We can then convert this to arc-tangent, yielding \beta = \arctan (2/x) and \alpha + \beta = \arctan (6/x) . Substituting and subtracting yields \alpha = \arctan (6/x) - \arctan(2/x) . If we know calculus, we can take the derivative, which after some work yields \frac{48 - 4 x^2}{x^4 + 40 x^2 + 144} . Finding the maximum means setting this derivative to zero and solving for x. Eventually we reach x^2 = 12 . The distance that gives maximum angle \alpha is x = \sqrt{12} \approx 3.46 .

I skipped some steps in the derivation above, such as the derivative of an arctangent. If you know calculus, you can complete the problem. If not, but you do know geometry, the upcoming third approach is another way to find the answer.

Geometrically, given any three points, we can construct a circle that includes these three points. This circle is called the circumcircle. Our angle \alpha is formed from three points: top, eye, and bottom. Because all three points are on the circle, the angle has a special name, an inscribed angle.

The key theorem we need was proved around 300 BC, in Euclid's Elements, Book III, Proposition 20. It says that the size of the inscribed angle is half the size of the central angle. On the picture, blue inscribed angle \alpha is half the size of green central angle \delta . This means that if we want to maximize \alpha , we can maximize the central angle \delta .

How do we do that? Since the top and bottom points are fixed, we make \delta bigger by getting point C closer to the painting. If we could, we'd put C right by the painting and get an angle close to 180 degrees. Unfortunately, we can't do that, because C is the center of a circle. We need to make the circle as small as possible. What's restricting us?
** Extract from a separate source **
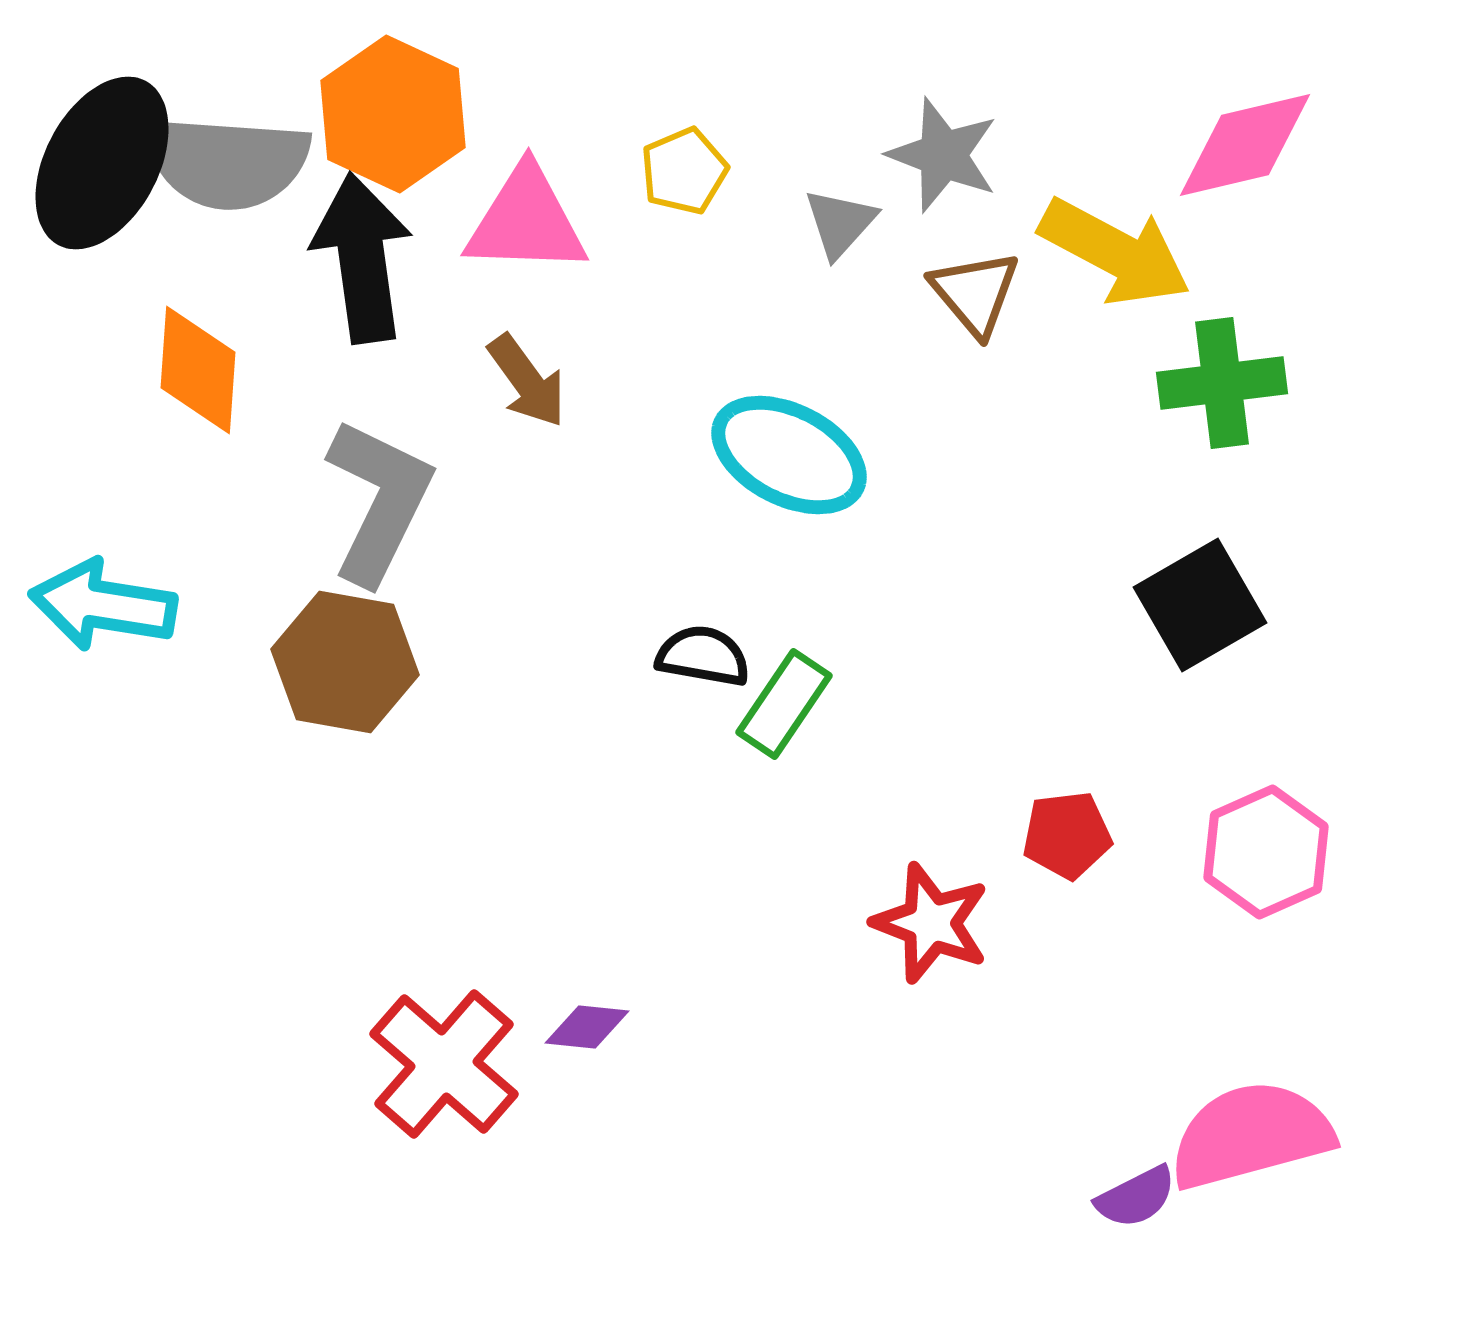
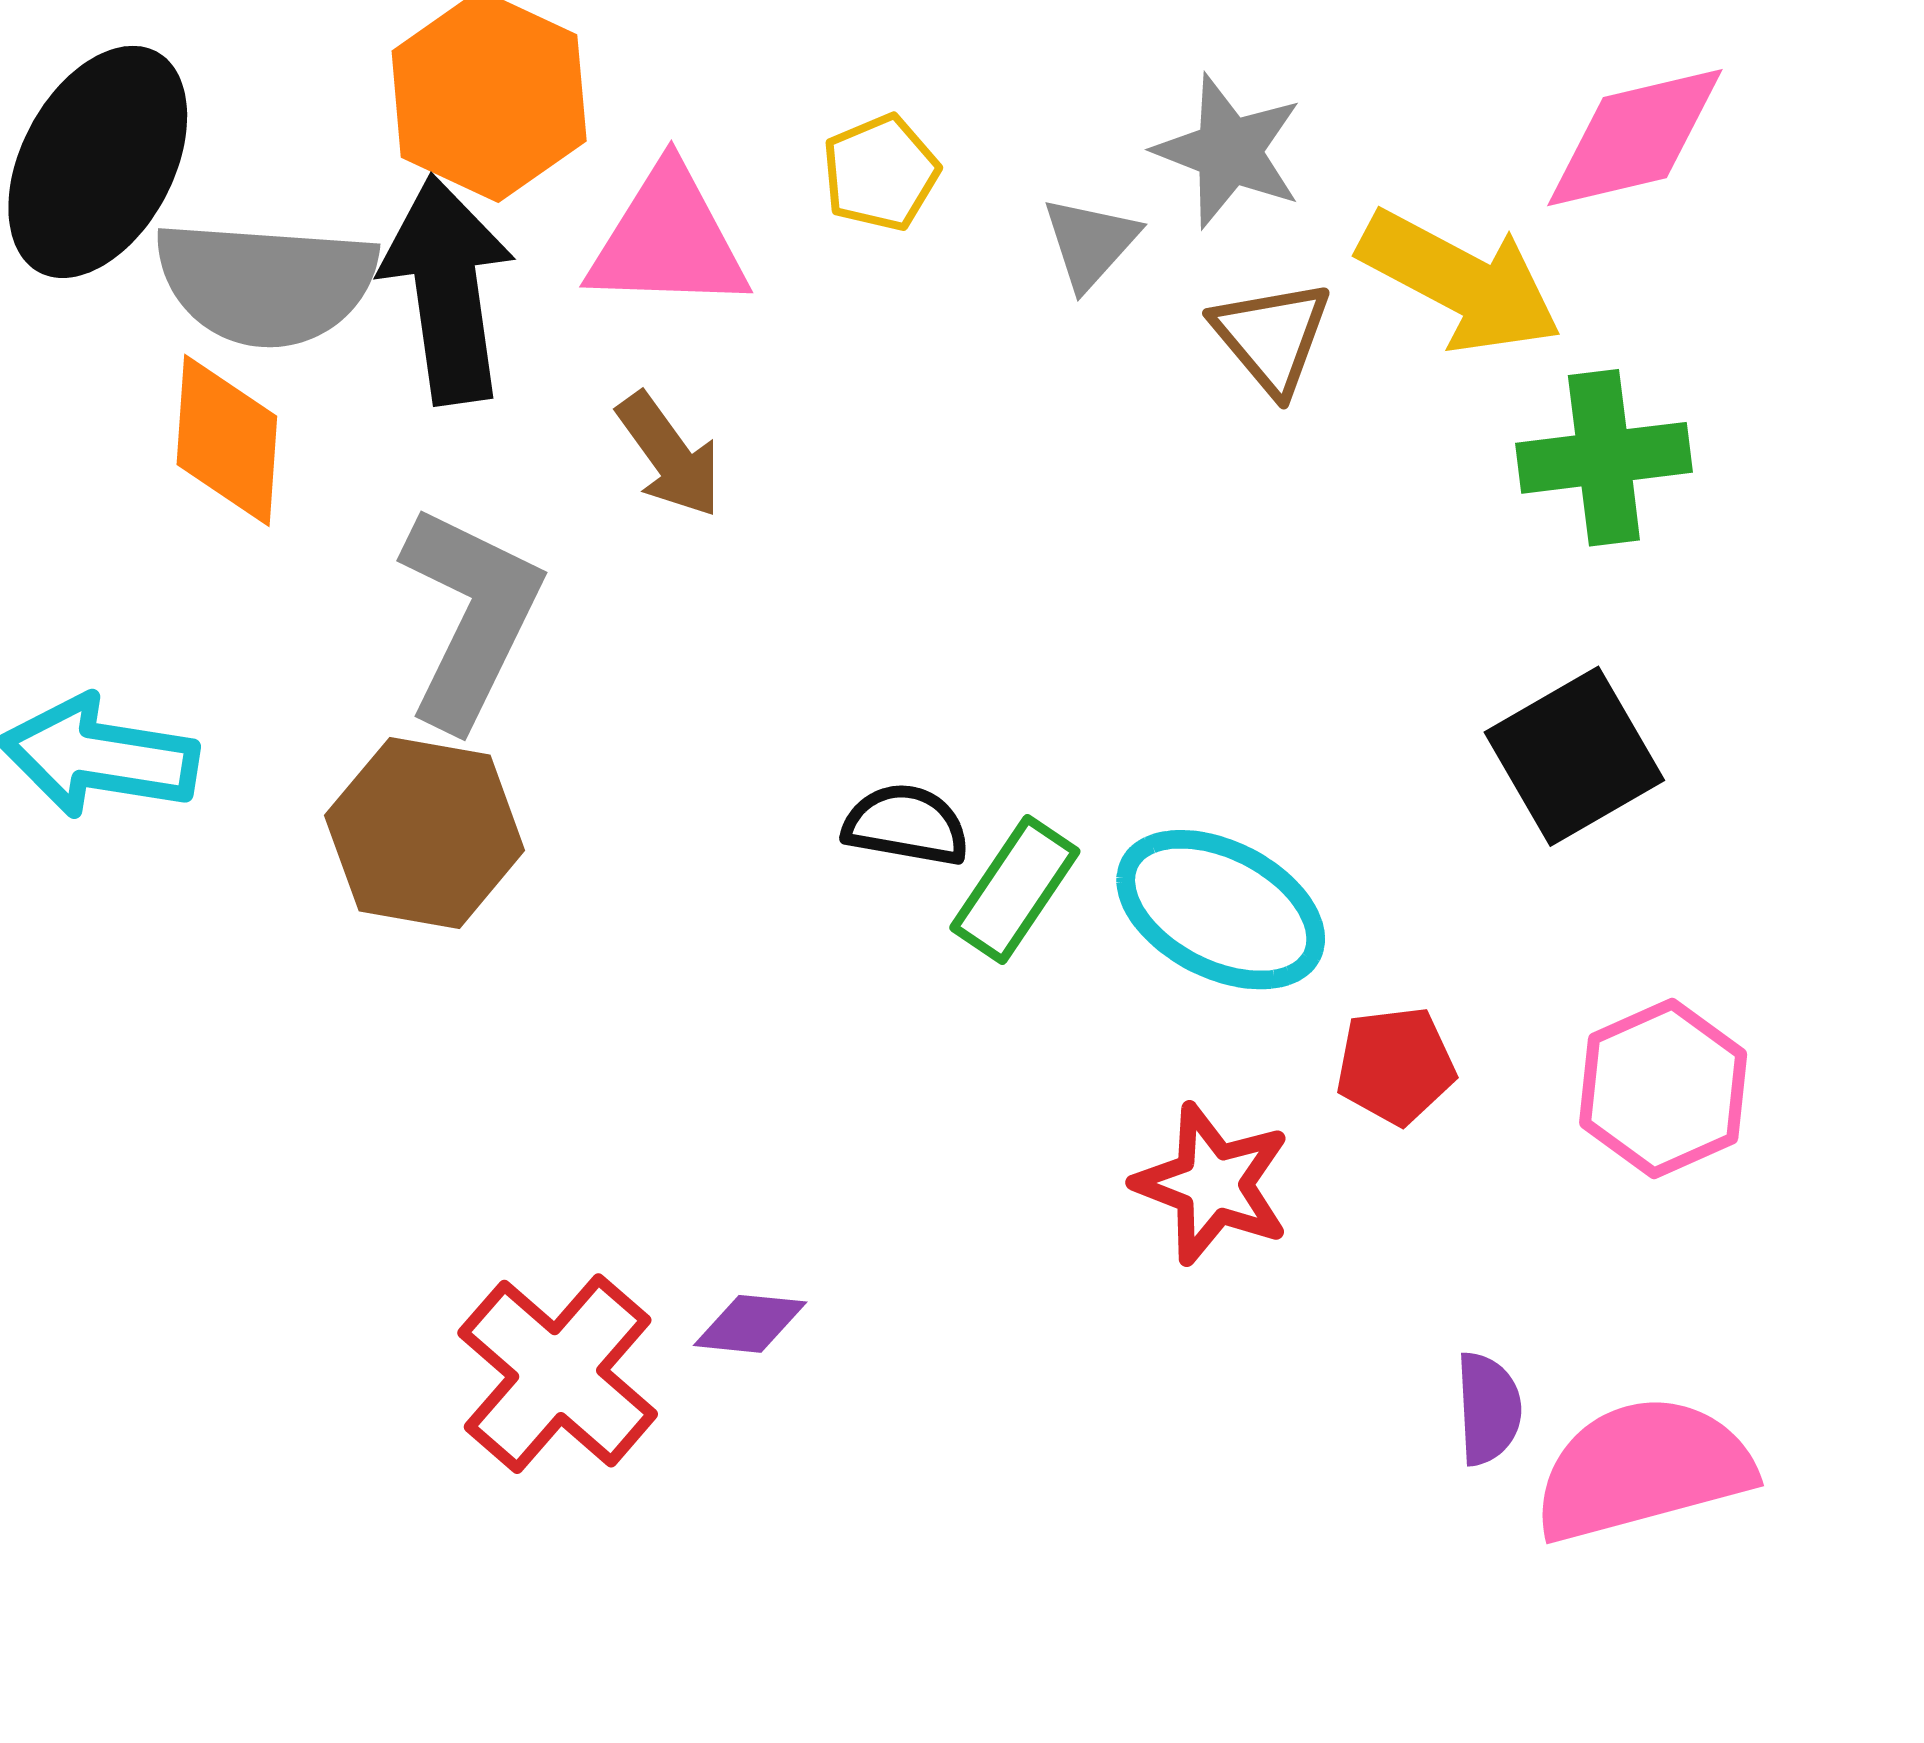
gray semicircle: (227, 162) -> (266, 283), moved
cyan ellipse: (789, 455) -> (1221, 910), moved
purple semicircle: (1136, 1197) -> (1488, 1409), moved, turned -66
The restriction is that the eye point must be on the circle. The distance from center C to our eye is drawn as a black line. Since it goes from the center to a point on the edge, it's a radius. We want to shorten the black line, which will make the circle smaller and increase the central angle.

Because the edges of the painting are fixed, our central angle will always be largest if we vertically place C midway between the top and bottom points. Here, that's 4 feet above the ground. More technically, the perpendicular bisector between the top and bottom points will be horizontal because the line between top and bottom is vertical, always splitting the difference. I drew the perpendicular bisector as a dashed line. How do we get from the dashed line to our eye?

The shortest distance from a point to a line is a straight line segment. We need to move the eye point directly below C, so a vertical line connects them. This line will be exactly four feet long. The radius of the minimal circle is 4 feet.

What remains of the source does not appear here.